The Packers lose.
Former Packers general manager Ron Wolf recently said Brett Favre remains an elite quarterback but he's surrounded by an NFL Europe-caliber team. Unfortunately for the Packers, the Rhein Fire and Hamburg Sea Devils aren't on the schedule, so they are in danger of breaking the franchise single-season record of 12 losses, set in 1986, 1988 and 1991.
These Packers aren't awful, but they are just bad enough to lose.
Injuries, coach Mike Sherman and, to an increasing degree, Favre have gotten the lion's share of the blame for the Packers' 2-9 predicament. The defense is routinely let off the hook when it comes to doling out criticism, probably because the Jim Bates-led unit at least has a clue, unlike the disaster that was Bob Slowik's 2004 defense.
This defense is just good enough that it doesn't get overwhelmed, but it doesn't rise to the occasion when needed.
Remember the Cleveland game in Week 2, when the defense blew a 19-7 lead at home in the fourth quarter?
Remember "Cadillac" Williams running wild, allowing Tampa Bay to run out the final 5 minutes at Lambeau Field in Week 3?
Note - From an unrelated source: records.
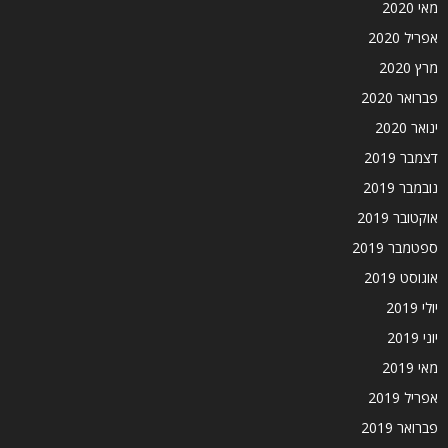
מאי 2020
אפריל 2020
מרץ 2020
פברואר 2020
ינואר 2020
דצמבר 2019
נובמבר 2019
אוקטובר 2019
ספטמבר 2019
אוגוסט 2019
יולי 2019
יוני 2019
מאי 2019
אפריל 2019
פברואר 2019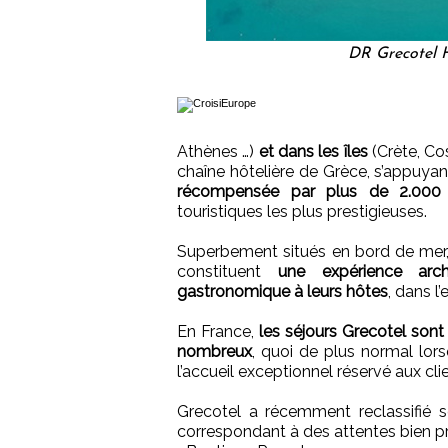
DR Grecotel H
Athènes …)
et dans les îles
(Crète, Co
chaîne hôtelière de Grèce, s’appuyan
récompensée par plus de 2.000 p
touristiques les plus prestigieuses.
Superbement situés en bord de mer, l
constituent
une expérience arch
gastronomique à leurs hôtes
, dans l
En France,
les séjours Grecotel son
nombreux
, quoi de plus normal lors
l’accueil exceptionnel réservé aux cl
Grecotel a récemment reclassifié 
correspondant à des attentes bien pré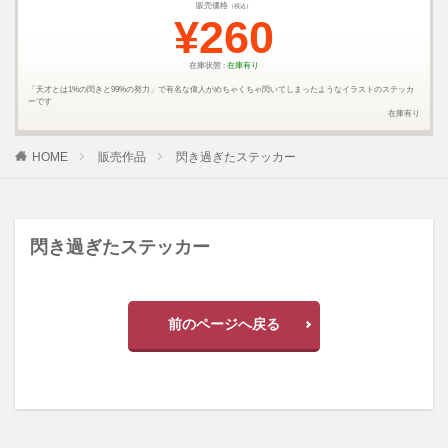
販売価格
（税込）
¥260
在庫状態 :
在庫有り
「天才とは1%の閃きと99%の努力」で有名な偉人がめちゃくちゃ閃いてしまったようなイラストのステッカ
ーです
在庫有り
HOME
販売作品
閃き過ぎたステッカー
閃き過ぎたステッカー
前のページへ戻る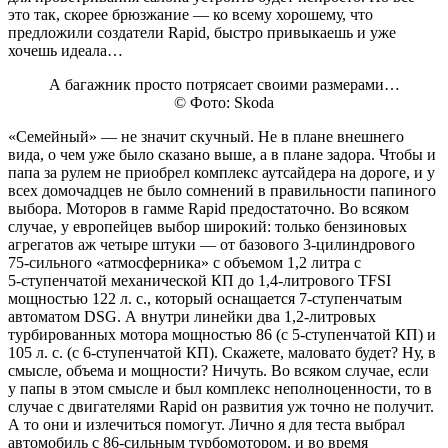
это так, скорее брюзжание — ко всему хорошему, что
предложили создатели Rapid, быстро привыкаешь и уже
хочешь идеала…
А багажник просто потрясает своими размерами…
© Фото: Skoda
«Семейный» — не значит скучный. Не в плане внешнего
вида, о чем уже было сказано выше, а в плане задора. Чтобы и
папа за рулем не приобрел комплекс аутсайдера на дороге, и у
всех домочадцев не было сомнений в правильности папиного
выбора. Моторов в гамме Rapid предостаточно. Во всяком
случае, у европейцев выбор широкий: только бензиновых
агрегатов аж четыре штуки — от базового 3‑цилиндрового
75‑сильного «атмосферника» с объемом 1,2 литра с
5‑ступенчатой механической КП до 1,4‑литрового TFSI
мощностью 122 л. с., который оснащается 7‑ступенчатым
автоматом DSG. А внутри линейки два 1,2‑литровых
турбированных мотора мощностью 86 (с 5‑ступенчатой КП) и
105 л. с. (с 6‑ступенчатой КП). Скажете, маловато будет? Ну, в
смысле, объема и мощности? Ничуть. Во всяком случае, если
у папы в этом смысле и был комплекс неполноценности, то в
случае с двигателями Rapid он развития уж точно не получит.
А то они и излечиться помогут. Лично я для теста выбрал
автомобиль с 86‑сильным турбомотором, и во время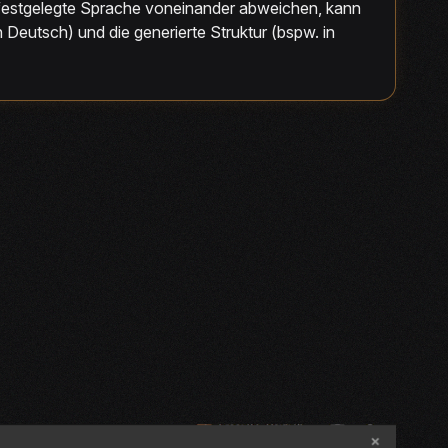
r festgelegte Sprache voneinander abweichen, kann
Deutsch) und die generierte Struktur (bspw. in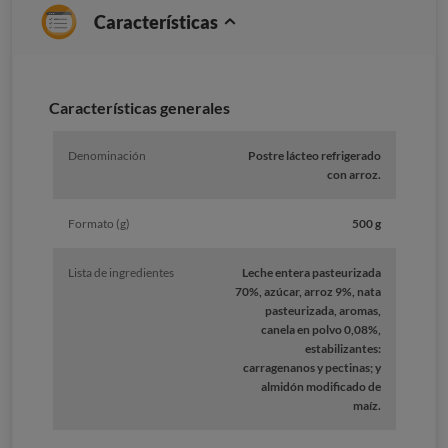
Características
Características generales
Denominación
Postre lácteo refrigerado
con arroz.
Formato (g)
500 g
Lista de ingredientes
Leche entera pasteurizada
70%, azúcar, arroz 9%, nata
pasteurizada, aromas,
canela en polvo 0,08%,
estabilizantes:
carragenanos y pectinas; y
almidón modificado de
maíz.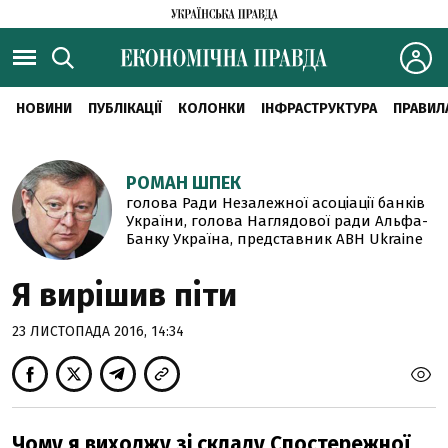
НОВИНИ
ПУБЛІКАЦІЇ
КОЛОНКИ
ІНФРАСТРУКТУРА
ПРАВИЛ
РОМАН ШПЕК
голова Ради Незалежної асоціації банків
України, голова Наглядової ради Альфа-
Банку Україна, представник ABH Ukraine
Я вирішив піти
23 ЛИСТОПАДА 2016, 14:34
Чому я виходжу зі складу Спостережної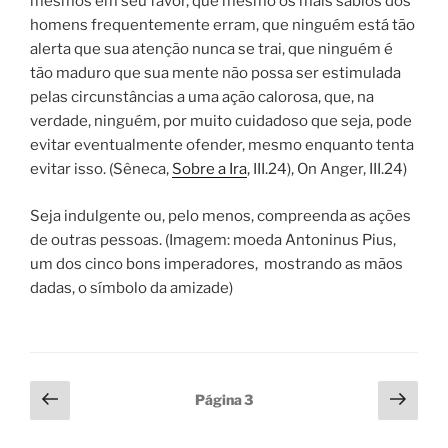
mesmos em seu favor, que mesmo os mais sábios dos
homens frequentemente erram, que ninguém está tão
alerta que sua atenção nunca se trai, que ninguém é
tão maduro que sua mente não possa ser estimulada
pelas circunstâncias a uma ação calorosa, que, na
verdade, ninguém, por muito cuidadoso que seja, pode
evitar eventualmente ofender, mesmo enquanto tenta
evitar isso. (Sêneca,
Sobre a Ira
, III.24), On Anger, III.24)
Seja indulgente ou, pelo menos, compreenda as ações
de outras pessoas. (Imagem: moeda Antoninus Pius,
um dos cinco bons imperadores, mostrando as mãos
dadas, o símbolo da amizade)
Paginação
Página
Próx
Página
3
anterior
pági
de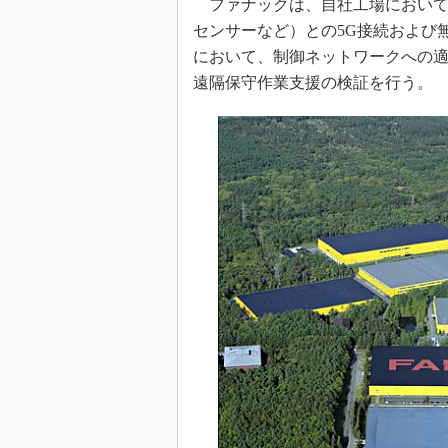
ファナックは、自社工場において
センサーなど）との5G接続および
において、制御ネットワークへの
遠隔保守作業支援の検証を行う。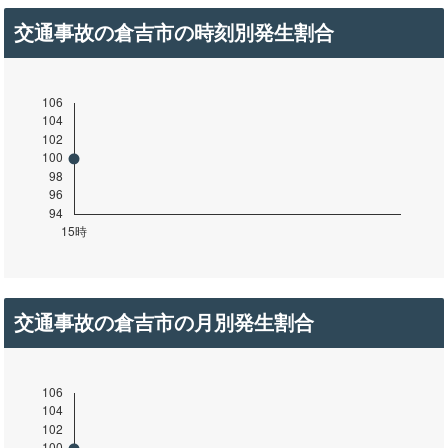
交通事故の倉吉市の時刻別発生割合
交通事故の倉吉市の月別発生割合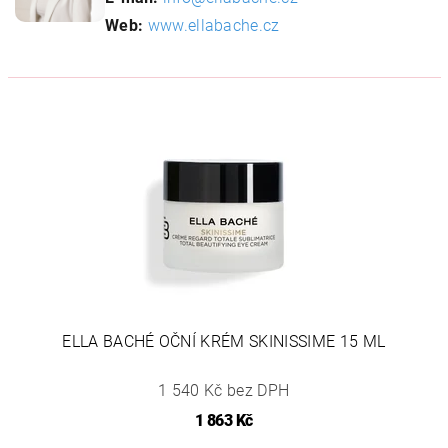
Web:
www.ellabache.cz
ELLA BACHÉ OČNÍ KRÉM SKINISSIME 15 ML
1 540 Kč bez DPH
1 863 Kč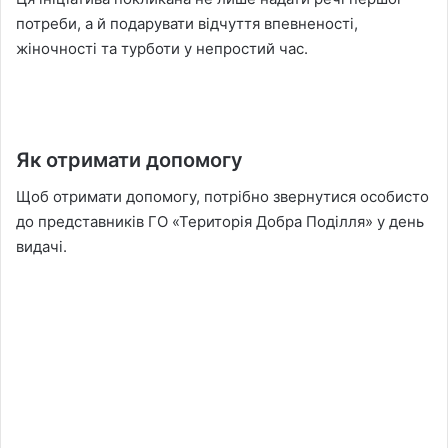
потреби, а й подарувати відчуття впевненості,
жіночності та турботи у непростий час.
Як отримати допомогу
Щоб отримати допомогу, потрібно звернутися особисто
до представників ГО «Територія Добра Поділля» у день
видачі.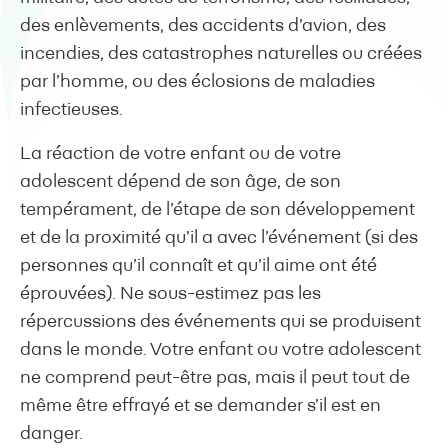
des enlèvements, des accidents d’avion, des
incendies, des catastrophes naturelles ou créées
par l’homme, ou des éclosions de maladies
infectieuses.
La réaction de votre enfant ou de votre
adolescent dépend de son âge, de son
tempérament, de l’étape de son développement
et de la proximité qu’il a avec l’événement (si des
personnes qu’il connaît et qu’il aime ont été
éprouvées). Ne sous-estimez pas les
répercussions des événements qui se produisent
dans le monde. Votre enfant ou votre adolescent
ne comprend peut-être pas, mais il peut tout de
même être effrayé et se demander s’il est en
danger.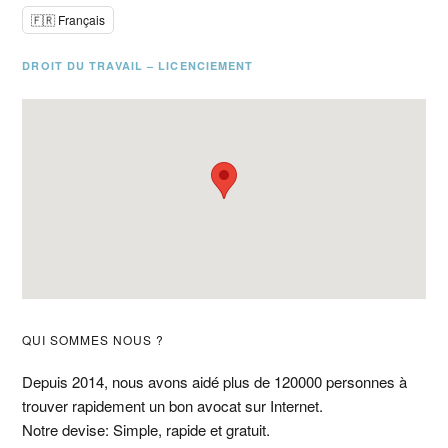
🇫🇷 Français
DROIT DU TRAVAIL – LICENCIEMENT
Barre
QUI SOMMES NOUS ?
latérale
Depuis 2014, nous avons aidé plus de 120000 personnes à
trouver rapidement un bon avocat sur Internet.
principale
Notre devise: Simple, rapide et gratuit.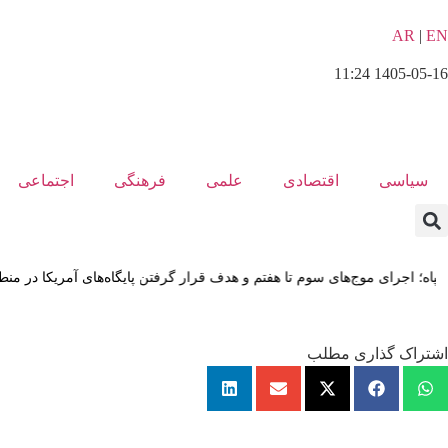
AR
|
EN
1405-05-16 11:24
سیاسی
اقتصادی
علمی
فرهنگی
اجتماعی
هفتم و هدف قرار گرفتن پایگاه‌های آمریکا در منطقه
اشتراک گذاری مطلب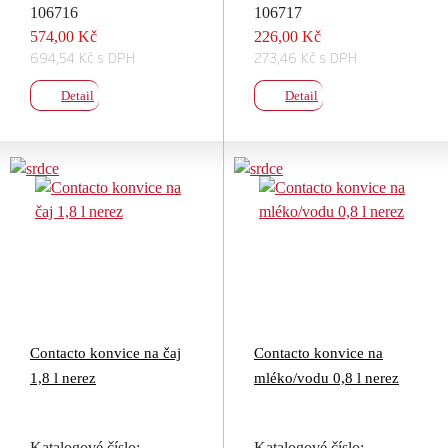
106716
106717
574,00 Kč
226,00 Kč
694,54 Kč s DPH
273,46 Kč s DPH
Detail
Detail
Contacto konvice na čaj
Contacto konvice na
1,8 l nerez
mléko/vodu 0,8 l nerez
Katalogové číslo:
Katalogové číslo: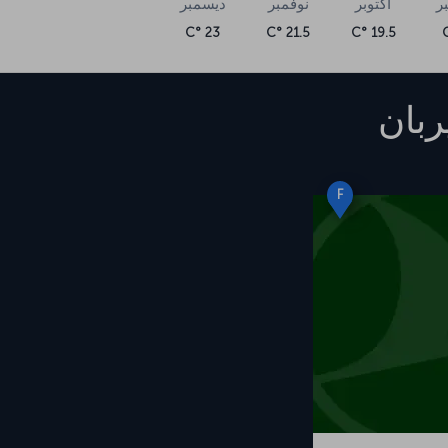
ر
أكتوبر
نوفمبر
ديسمبر
23 °C
21.5 °C
19.5 °C
ربان
F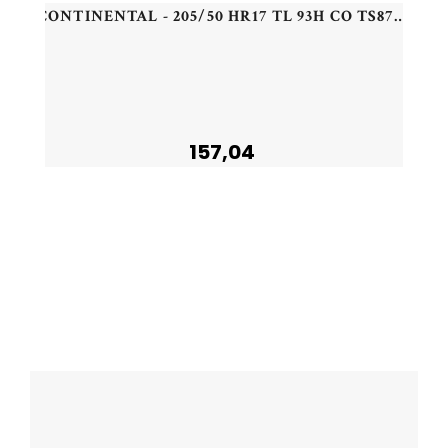
CONTINENTAL - 205/50 HR17 TL 93H CO TS870 P XL FR - 2055017 - CBB
157,04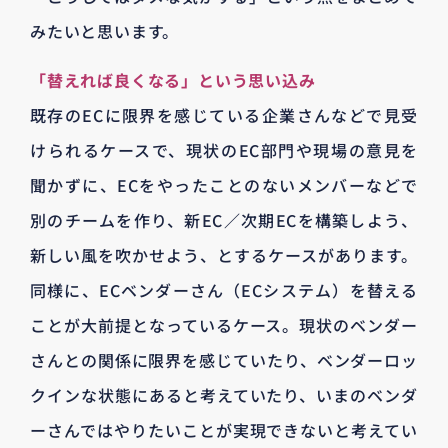
みたいと思います。
「替えれば良くなる」という思い込み
既存のECに限界を感じている企業さんなどで見受
けられるケースで、現状のEC部門や現場の意見を
聞かずに、ECをやったことのないメンバーなどで
別のチームを作り、新EC／次期ECを構築しよう、
新しい風を吹かせよう、とするケースがあります。
同様に、ECベンダーさん（ECシステム）を替える
ことが大前提となっているケース。現状のベンダー
さんとの関係に限界を感じていたり、ベンダーロッ
クインな状態にあると考えていたり、いまのベンダ
ーさんではやりたいことが実現できないと考えてい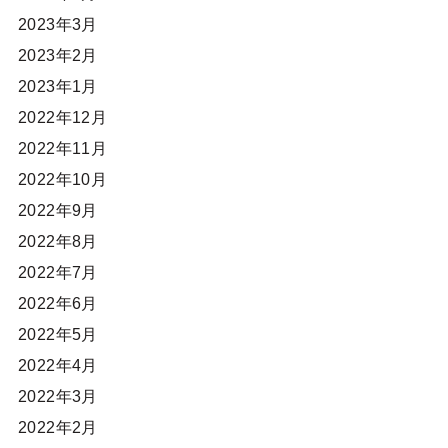
2023年3月
2023年2月
2023年1月
2022年12月
2022年11月
2022年10月
2022年9月
2022年8月
2022年7月
2022年6月
2022年5月
2022年4月
2022年3月
2022年2月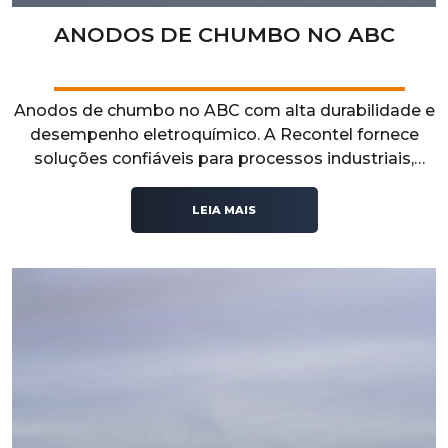
ANODOS DE CHUMBO NO ABC
Anodos de chumbo no ABC com alta durabilidade e
desempenho eletroquímico. A Recontel fornece
soluções confiáveis para processos industriais,
garantindo resistência, eficiência e estabilidade
operacional.
LEIA MAIS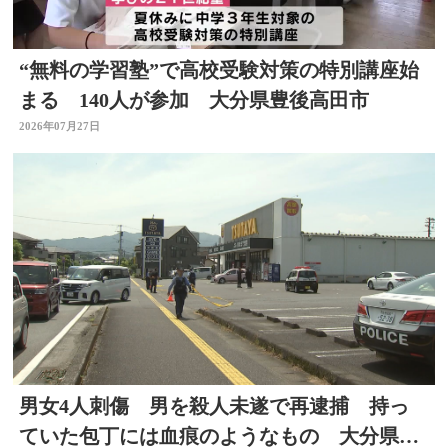
“無料の学習塾”で高校受験対策の特別講座始
まる 140人が参加 大分県豊後高田市
2026年07月27日
男女4人刺傷 男を殺人未遂で再逮捕 持っ
ていた包丁には血痕のようなもの 大分県佐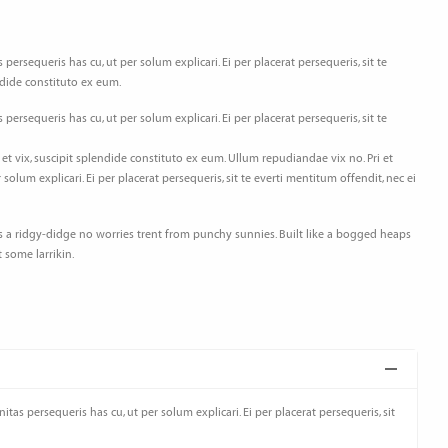
persequeris has cu, ut per solum explicari. Ei per placerat persequeris, sit te
endide constituto ex eum.
persequeris has cu, ut per solum explicari. Ei per placerat persequeris, sit te
 et vix, suscipit splendide constituto ex eum. Ullum repudiandae vix no. Pri et
olum explicari. Ei per placerat persequeris, sit te everti mentitum offendit, nec ei
s a ridgy-didge no worries trent from punchy sunnies. Built like a bogged heaps
 some larrikin.
tas persequeris has cu, ut per solum explicari. Ei per placerat persequeris, sit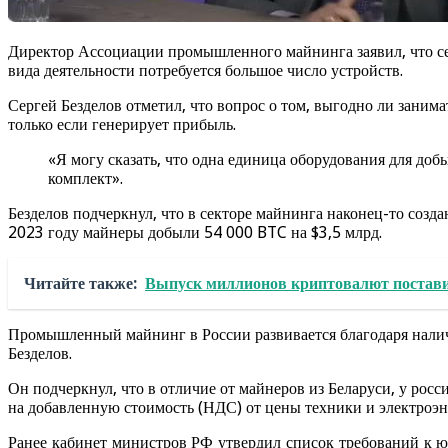
Директор Ассоциации промышленного майнинга заявил, что сей
вида деятельности потребуется большое число устройств.
Сергей Безделов отметил, что вопрос о том, выгодно ли занима
только если генерирует прибыль.
«Я могу сказать, что одна единица оборудования для до
комплект».
Безделов подчеркнул, что в секторе майнинга наконец-то созд
2023 году майнеры добыли 54 000 BTC на $3,5 млрд.
Читайте также:
Выпуск миллионов криптовалют поставил
Промышленный майнинг в России развивается благодаря нали
Безделов.
Он подчеркнул, что в отличие от майнеров из Беларуси, у рос
на добавленную стоимость (НДС) от цены техники и электроэн
Ранее кабинет министров РФ утвердил список требований к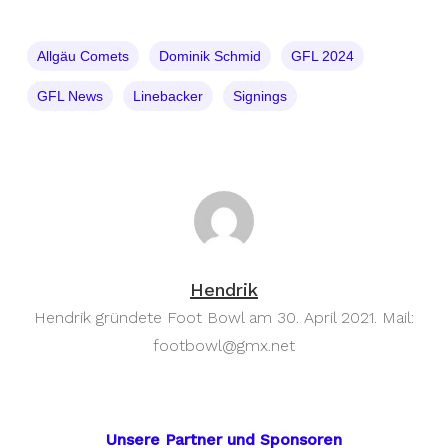
Allgäu Comets
Dominik Schmid
GFL 2024
GFL News
Linebacker
Signings
Hendrik
Hendrik gründete Foot Bowl am 30. April 2021. Mail:
footbowl@gmx.net
Unsere Partner und Sponsoren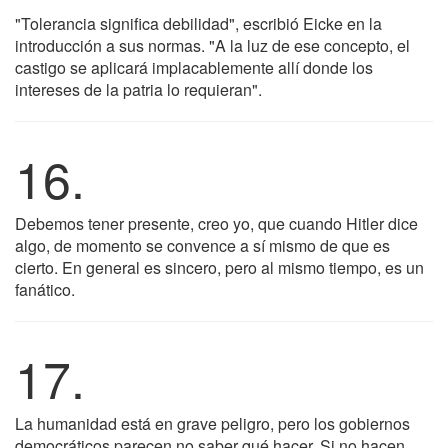
"Tolerancia significa debilidad", escribió Eicke en la
introducción a sus normas. "A la luz de ese concepto, el
castigo se aplicará implacablemente allí donde los
intereses de la patria lo requieran".
16.
Debemos tener presente, creo yo, que cuando Hitler dice
algo, de momento se convence a sí mismo de que es
cierto. En general es sincero, pero al mismo tiempo, es un
fanático.
17.
La humanidad está en grave peligro, pero los gobiernos
democráticos parecen no saber qué hacer. Si no hacen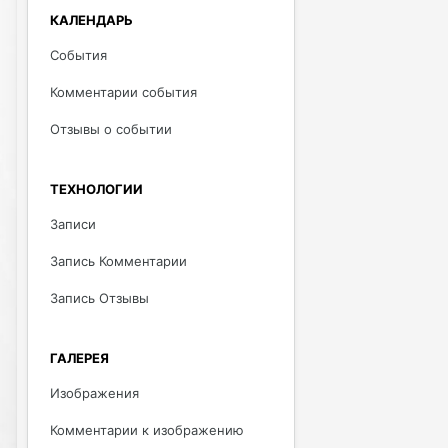
КАЛЕНДАРЬ
События
Комментарии события
Отзывы о событии
ТЕХНОЛОГИИ
Записи
Запись Комментарии
Запись Отзывы
ГАЛЕРЕЯ
Изображения
Комментарии к изображению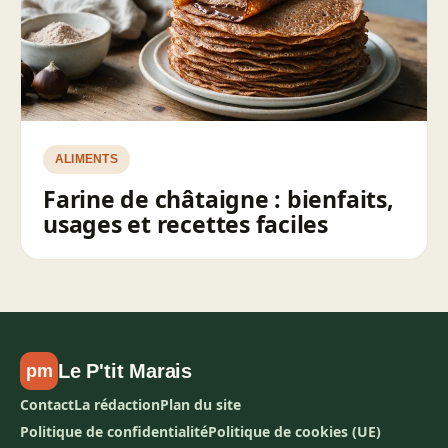
ALIMENTS
Farine de châtaigne : bienfaits,
usages et recettes faciles
Le P'tit Marais
pm
Contact
La rédaction
Plan du site
Politique de confidentialité
Politique de cookies (UE)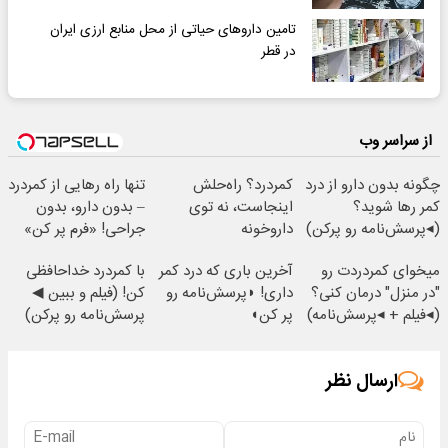
تامین داروهای حیاتی از محل منابع ارزی ایران
در قطر
از سراسر وب
چگونه بدون دارو از درد
کمردرد؟ راه‌حلش
تنها راه رهایی از کمردرد
کمر رها شوید؟
اینجاست، نه توی
– بدون دارو، بدون
(◂پرسش‌نامه رو پرکن)
داروخونه
جراحی! «فرم پر کن»
میخوای کمردردت رو
آخرین باری که درد کمر
با کمردرد خداحافظی
"در منزل" درمان کنی؟
داری! ◗پرسش‌نامه رو
کن! (فیلم و ببین ◀
(◂فیلم + ◂پرسش‌نامه)
پر کن◖
پرسش‌نامه رو پرکن)
ارسال نظر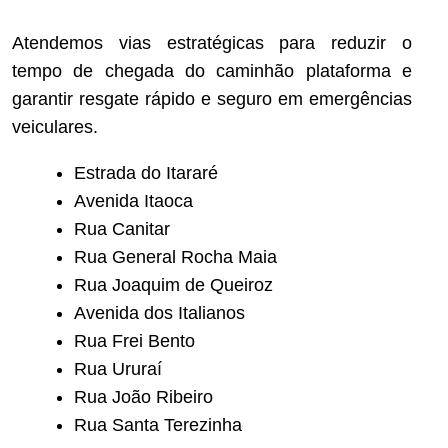
Atendemos vias estratégicas para reduzir o
tempo de chegada do caminhão plataforma e
garantir resgate rápido e seguro em emergências
veiculares.
Estrada do Itararé
Avenida Itaoca
Rua Canitar
Rua General Rocha Maia
Rua Joaquim de Queiroz
Avenida dos Italianos
Rua Frei Bento
Rua Ururaí
Rua João Ribeiro
Rua Santa Terezinha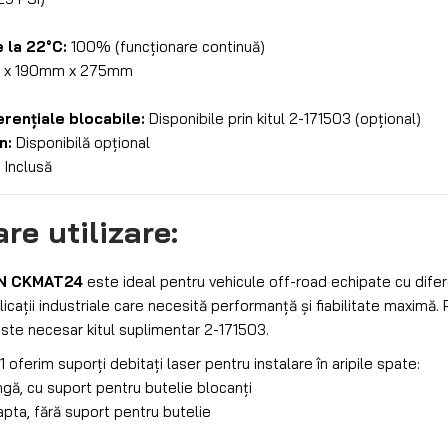
 la 22°C:
100% (funcționare continuă)
x 190mm x 275mm
erențiale blocabile:
Disponibile prin kitul 2-171503 (opțional)
n:
Disponibilă opțional
:
Inclusă
e utilizare:
N CKMAT24
este ideal pentru vehicule off-road echipate cu difer
plicații industriale care necesită performanță și fiabilitate maximă. 
 este necesar kitul suplimentar 2-171503.
 oferim suporți debitați laser pentru instalare în aripile spate:
ngă, cu suport pentru butelie blocanți
apta, fără suport pentru butelie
Remember the Packers giving up 32 points in a Week 4 loss at Carolina?
Remember Minnesota rallying from a 17-0 halftime deficit in a Week 7 loss at Minnesota?
Remember Minnesota rallying from a 14-7 halftime deficit — including scoring drives of 88, 62 and 58 yards — in a Week 11 loss at Lambeau against Minnesota?
It happened again Sunday at Philadelphia.
If there was ever a game when the Packers could ride their defense to victory, Sunday's was it.
The Eagles' list of problems rivals the Packers'.
The running game ranked dead last in the league in yards per game.
Terrell Owens has been suspended for the season. The rest of the receiving corps is more a who's-that than a who's-who.
So what did the Eagles do?
Run the ball down the Packers' throats to the tune of 180 yards — or 105 more than their season average — and turn critical third and fourth downs into first downs.
Look at the Eagles' first scoring drive. On third-and-14, McMahon hit tight end L.J. Smith for 16 yards.
The Packers fumbled away the ensuing kickoff. While top-flight defenses hold the opponent to a field goal, Brian Westbrook sprinted through the Packers' defense for a 27-yard touchdown.
The defense kept the game tight, allowing the Packers to surge in front, 14-10, by halftime. But as has been the case too often this season, the defense couldn't slam the door.
On the Eagles' second drive of the second half, McMahon opened with two completions that covered 29 yards. The killer play, however, was a fourth-and-1 play from the Packers' 46-yard line. Nick Barnett had Westbrook in his sights but whiffed, and Westbrook dashed 22 yards for the first down. That play set up an Eagles field goal.
The Packers clung to their 14-13 lead when the Eagles took the ball at their 20-yard line with 10:41 left in the game. The defense had forced consecutive three-and-out series, but they wilted when it counted most. The Eagles gained 60 yards in a dozen plays to net the go-ahead field goal. The Eagles probably never should have got into scoring position. Brady Poppinga stuffed Westbrook for a 3-yard loss, but the Eagles overcame the second-and-13 predicament.
Giving up 19 points is no sin. But the Eagles are a team with a lousy quarterback and just one weapon, Westbrook, to focus on. The Packers, with Brett Favre and Donald Driver, have an embarrassment of riches in comparison. The Packers lost again, and the defense deserves as much blame as the error-prone Favre and the slippery-fingered returners.